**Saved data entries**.

=== Begin Enclosure ===

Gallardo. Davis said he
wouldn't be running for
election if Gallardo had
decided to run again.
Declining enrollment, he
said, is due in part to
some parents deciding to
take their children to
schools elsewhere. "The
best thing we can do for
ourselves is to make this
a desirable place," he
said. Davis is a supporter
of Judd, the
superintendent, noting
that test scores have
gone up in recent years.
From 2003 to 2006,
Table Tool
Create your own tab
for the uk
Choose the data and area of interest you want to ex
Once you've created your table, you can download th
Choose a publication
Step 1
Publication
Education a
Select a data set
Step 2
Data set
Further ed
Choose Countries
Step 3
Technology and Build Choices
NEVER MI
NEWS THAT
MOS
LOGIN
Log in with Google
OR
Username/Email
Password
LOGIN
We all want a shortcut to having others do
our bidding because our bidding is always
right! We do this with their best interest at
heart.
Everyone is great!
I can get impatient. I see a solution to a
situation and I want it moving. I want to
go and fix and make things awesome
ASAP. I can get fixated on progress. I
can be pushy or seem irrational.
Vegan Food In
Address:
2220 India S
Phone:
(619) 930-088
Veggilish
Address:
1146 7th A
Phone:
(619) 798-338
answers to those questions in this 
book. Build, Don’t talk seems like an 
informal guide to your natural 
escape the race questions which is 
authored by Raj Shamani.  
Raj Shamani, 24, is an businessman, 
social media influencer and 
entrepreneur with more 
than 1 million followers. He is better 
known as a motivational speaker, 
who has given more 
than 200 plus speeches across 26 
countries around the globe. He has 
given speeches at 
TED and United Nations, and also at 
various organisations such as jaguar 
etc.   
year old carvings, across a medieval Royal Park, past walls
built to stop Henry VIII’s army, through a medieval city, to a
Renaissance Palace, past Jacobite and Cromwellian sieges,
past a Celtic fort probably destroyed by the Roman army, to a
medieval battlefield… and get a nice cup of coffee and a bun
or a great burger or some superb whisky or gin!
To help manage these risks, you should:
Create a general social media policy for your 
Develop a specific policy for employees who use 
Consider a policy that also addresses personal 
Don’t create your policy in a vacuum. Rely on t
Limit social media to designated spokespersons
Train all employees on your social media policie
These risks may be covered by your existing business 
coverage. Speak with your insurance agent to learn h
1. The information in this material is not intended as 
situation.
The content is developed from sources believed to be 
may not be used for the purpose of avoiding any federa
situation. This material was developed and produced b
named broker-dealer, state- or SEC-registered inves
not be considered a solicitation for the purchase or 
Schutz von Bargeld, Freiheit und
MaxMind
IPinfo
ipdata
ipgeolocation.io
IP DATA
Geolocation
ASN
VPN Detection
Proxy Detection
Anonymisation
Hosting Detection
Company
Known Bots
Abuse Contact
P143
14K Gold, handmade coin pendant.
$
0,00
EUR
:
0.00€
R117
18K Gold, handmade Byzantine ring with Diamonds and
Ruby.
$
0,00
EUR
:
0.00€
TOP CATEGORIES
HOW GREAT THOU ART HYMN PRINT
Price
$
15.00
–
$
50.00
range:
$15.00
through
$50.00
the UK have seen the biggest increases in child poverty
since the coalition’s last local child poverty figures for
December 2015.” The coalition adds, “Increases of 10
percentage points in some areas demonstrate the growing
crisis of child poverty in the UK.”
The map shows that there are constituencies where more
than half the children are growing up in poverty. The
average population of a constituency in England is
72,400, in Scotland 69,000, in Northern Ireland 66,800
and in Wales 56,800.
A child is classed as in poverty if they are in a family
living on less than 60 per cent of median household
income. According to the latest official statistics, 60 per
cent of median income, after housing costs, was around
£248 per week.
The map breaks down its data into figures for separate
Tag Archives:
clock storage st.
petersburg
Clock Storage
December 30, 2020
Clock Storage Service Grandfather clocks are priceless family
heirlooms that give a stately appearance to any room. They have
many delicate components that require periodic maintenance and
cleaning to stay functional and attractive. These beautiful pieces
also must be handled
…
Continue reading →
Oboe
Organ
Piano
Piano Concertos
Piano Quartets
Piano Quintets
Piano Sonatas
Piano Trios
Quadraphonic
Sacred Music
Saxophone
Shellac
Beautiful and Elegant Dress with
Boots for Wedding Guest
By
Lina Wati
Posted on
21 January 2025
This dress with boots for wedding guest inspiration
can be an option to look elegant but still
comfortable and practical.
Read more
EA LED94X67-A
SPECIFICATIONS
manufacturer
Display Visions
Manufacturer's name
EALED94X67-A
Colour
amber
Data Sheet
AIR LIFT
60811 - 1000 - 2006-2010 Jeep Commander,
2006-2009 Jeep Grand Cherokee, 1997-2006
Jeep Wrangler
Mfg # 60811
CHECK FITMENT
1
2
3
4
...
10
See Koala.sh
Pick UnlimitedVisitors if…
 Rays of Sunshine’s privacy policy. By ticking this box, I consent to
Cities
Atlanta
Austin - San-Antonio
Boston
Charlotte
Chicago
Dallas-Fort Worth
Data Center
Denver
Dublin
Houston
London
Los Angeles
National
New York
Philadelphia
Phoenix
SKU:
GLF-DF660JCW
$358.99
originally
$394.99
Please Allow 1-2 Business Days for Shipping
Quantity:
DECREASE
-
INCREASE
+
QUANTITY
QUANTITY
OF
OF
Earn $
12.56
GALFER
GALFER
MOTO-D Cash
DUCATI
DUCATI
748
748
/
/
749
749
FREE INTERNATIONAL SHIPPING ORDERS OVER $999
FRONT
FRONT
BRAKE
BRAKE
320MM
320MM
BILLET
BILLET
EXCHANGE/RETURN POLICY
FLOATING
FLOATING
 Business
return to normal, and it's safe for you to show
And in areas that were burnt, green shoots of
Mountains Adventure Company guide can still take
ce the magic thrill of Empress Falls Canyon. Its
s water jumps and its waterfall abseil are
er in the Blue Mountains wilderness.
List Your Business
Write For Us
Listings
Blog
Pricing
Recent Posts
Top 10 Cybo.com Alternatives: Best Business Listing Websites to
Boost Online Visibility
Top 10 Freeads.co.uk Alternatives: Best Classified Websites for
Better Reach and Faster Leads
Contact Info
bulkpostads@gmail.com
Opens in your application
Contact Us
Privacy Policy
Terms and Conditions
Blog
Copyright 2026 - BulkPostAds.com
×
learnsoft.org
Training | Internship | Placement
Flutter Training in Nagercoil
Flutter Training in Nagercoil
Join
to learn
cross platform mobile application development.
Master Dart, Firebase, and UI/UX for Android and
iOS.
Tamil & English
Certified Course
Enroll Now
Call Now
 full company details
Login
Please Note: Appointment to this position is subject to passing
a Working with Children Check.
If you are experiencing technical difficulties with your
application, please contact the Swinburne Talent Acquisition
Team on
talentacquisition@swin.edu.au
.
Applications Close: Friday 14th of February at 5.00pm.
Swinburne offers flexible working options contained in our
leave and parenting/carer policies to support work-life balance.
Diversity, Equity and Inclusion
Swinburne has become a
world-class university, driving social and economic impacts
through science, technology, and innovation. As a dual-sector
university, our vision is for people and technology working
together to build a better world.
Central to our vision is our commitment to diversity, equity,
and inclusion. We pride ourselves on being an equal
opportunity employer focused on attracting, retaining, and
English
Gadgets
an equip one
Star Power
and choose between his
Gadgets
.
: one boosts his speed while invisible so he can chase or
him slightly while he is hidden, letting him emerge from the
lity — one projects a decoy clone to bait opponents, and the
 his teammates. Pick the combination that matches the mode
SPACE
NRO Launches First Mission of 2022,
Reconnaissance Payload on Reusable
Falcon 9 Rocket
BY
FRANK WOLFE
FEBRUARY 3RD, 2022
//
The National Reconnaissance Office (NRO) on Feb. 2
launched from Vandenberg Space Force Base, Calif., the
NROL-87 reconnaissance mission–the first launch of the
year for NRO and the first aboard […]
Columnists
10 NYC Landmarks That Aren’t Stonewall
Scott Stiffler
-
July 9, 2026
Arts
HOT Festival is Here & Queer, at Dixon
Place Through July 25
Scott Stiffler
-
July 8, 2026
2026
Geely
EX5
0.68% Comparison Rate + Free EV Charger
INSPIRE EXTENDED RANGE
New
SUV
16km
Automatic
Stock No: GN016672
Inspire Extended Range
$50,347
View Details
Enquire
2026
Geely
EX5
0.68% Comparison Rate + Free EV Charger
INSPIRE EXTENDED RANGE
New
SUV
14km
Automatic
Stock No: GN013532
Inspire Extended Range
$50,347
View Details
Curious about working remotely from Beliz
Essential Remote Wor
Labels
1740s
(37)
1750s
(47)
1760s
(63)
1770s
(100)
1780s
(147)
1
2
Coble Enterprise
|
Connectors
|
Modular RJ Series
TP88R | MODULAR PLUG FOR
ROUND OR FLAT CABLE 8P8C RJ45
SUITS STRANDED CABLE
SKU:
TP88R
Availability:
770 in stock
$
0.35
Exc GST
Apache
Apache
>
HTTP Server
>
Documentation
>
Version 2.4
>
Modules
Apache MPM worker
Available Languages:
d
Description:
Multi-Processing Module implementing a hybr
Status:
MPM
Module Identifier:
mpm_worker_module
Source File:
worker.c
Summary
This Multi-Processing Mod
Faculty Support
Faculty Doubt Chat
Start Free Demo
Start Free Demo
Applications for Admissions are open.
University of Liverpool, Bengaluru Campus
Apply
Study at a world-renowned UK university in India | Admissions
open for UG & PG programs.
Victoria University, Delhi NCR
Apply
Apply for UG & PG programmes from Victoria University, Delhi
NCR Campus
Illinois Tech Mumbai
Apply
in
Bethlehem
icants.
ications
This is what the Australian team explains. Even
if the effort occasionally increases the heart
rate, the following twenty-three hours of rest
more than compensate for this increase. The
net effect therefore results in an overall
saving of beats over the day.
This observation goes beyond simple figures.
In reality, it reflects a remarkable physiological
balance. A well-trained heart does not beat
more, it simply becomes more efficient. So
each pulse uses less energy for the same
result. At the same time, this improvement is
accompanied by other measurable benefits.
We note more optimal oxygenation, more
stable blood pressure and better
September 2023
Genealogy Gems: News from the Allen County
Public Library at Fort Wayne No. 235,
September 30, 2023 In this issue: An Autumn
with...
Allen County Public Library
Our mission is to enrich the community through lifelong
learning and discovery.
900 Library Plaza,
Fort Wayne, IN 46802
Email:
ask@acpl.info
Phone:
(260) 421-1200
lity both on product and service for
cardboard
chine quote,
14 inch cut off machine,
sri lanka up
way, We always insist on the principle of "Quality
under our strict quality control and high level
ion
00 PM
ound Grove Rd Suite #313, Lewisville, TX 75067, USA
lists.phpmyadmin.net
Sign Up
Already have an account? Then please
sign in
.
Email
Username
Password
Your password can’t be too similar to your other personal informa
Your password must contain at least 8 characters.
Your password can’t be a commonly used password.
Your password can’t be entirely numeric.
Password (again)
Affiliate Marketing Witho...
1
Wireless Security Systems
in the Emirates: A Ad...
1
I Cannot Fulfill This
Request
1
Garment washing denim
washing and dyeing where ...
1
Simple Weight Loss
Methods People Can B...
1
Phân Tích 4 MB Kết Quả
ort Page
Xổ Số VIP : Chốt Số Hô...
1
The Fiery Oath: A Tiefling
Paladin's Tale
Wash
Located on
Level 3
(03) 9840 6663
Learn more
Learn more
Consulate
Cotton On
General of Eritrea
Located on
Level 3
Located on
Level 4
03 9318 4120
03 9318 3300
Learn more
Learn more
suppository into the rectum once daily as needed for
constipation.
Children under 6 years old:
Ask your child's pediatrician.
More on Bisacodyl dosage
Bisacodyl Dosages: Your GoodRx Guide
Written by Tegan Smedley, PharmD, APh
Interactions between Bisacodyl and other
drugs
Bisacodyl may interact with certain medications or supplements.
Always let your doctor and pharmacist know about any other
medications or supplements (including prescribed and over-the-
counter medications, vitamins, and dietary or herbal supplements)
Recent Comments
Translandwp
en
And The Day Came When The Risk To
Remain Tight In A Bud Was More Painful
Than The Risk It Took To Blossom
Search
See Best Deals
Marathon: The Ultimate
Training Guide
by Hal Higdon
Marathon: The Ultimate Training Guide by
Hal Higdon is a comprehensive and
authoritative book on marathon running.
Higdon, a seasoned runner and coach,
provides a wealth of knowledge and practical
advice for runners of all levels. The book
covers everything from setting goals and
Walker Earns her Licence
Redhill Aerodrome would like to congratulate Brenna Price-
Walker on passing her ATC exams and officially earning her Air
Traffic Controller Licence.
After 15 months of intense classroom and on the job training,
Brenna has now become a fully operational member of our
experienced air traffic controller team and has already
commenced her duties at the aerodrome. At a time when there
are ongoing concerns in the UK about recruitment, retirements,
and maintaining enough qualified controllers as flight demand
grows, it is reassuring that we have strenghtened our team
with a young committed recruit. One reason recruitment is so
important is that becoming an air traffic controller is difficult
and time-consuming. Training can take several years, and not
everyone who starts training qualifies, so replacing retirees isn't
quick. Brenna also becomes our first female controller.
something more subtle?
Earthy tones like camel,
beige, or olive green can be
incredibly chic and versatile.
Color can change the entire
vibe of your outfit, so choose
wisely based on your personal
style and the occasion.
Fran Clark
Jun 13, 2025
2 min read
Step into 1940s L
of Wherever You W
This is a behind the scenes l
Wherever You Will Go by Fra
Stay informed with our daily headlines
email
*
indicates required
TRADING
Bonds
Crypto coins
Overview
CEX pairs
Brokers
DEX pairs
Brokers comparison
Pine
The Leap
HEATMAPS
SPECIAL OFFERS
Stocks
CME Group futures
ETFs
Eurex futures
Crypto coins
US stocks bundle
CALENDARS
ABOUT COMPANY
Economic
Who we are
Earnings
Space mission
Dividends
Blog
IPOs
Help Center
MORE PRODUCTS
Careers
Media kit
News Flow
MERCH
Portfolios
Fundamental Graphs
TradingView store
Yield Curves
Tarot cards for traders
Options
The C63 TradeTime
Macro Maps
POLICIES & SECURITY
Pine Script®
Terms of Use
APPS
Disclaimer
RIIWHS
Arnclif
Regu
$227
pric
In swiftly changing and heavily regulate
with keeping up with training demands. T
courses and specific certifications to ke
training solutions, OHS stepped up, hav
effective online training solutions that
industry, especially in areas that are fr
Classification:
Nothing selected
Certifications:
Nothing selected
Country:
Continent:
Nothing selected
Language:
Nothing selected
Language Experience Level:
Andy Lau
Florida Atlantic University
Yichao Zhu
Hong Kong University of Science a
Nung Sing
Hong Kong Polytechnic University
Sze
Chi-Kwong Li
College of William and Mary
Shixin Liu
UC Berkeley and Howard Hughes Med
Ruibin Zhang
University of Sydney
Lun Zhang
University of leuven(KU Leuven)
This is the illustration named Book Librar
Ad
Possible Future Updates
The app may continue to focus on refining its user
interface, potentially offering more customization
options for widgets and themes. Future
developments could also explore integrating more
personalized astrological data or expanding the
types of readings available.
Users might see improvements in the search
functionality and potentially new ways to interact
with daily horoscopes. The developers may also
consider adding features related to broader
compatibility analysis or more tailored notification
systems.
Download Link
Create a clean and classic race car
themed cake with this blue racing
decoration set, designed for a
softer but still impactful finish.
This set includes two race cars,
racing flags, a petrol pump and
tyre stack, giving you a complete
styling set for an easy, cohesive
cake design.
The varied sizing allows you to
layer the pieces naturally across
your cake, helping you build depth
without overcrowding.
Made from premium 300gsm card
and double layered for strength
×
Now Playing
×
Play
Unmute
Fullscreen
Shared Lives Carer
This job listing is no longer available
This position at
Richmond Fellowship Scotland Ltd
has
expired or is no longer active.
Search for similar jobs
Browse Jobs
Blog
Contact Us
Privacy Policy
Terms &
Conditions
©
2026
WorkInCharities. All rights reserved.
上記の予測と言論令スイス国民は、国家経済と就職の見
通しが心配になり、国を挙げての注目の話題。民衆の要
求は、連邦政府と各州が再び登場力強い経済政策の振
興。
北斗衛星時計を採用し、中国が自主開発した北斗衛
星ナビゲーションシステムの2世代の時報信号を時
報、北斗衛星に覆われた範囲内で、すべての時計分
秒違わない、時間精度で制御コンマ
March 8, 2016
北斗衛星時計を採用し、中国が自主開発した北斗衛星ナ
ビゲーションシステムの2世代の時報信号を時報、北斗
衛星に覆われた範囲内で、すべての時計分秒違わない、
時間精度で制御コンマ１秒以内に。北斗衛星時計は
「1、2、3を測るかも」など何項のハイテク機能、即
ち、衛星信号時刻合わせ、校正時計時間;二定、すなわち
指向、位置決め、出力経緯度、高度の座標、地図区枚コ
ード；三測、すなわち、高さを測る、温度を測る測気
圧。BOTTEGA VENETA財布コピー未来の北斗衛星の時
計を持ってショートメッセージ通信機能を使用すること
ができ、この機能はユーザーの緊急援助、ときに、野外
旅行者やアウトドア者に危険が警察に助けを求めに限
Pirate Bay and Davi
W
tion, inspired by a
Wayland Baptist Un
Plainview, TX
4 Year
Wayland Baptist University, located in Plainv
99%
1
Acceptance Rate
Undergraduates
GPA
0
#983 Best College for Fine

=== End Enclosure ===

**PROBLEM DESCRIPTION**.
Leave out every line above except those from the line with "Falcon 9 Rocket" up to and including the line with "Place Through July 25", and copy those exactly.

**WORKED SOLUTION**.
Falcon 9 Rocket
BY
FRANK WOLFE
FEBRUARY 3RD, 2022
//
The National Reconnaissance Office (NRO) on Feb. 2
launched from Vandenberg Space Force Base, Calif., the
NROL-87 reconnaissance mission–the first launch of the
year for NRO and the first aboard […]
Columnists
10 NYC Landmarks That Aren’t Stonewall
Scott Stiffler
-
July 9, 2026
Arts
HOT Festival is Here & Queer, at Dixon
Place Through July 25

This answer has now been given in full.